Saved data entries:
------------

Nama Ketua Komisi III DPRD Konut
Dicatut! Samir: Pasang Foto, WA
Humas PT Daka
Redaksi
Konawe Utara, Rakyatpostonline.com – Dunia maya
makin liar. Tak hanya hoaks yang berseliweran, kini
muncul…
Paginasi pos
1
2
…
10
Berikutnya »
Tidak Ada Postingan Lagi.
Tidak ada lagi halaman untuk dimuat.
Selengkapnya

------------

→ What this task involves:
Where a line of the records holds the word "Tidak", copy that line.

→ Output of the task:
Tidak Ada Postingan Lagi.
Tidak ada lagi halaman untuk dimuat.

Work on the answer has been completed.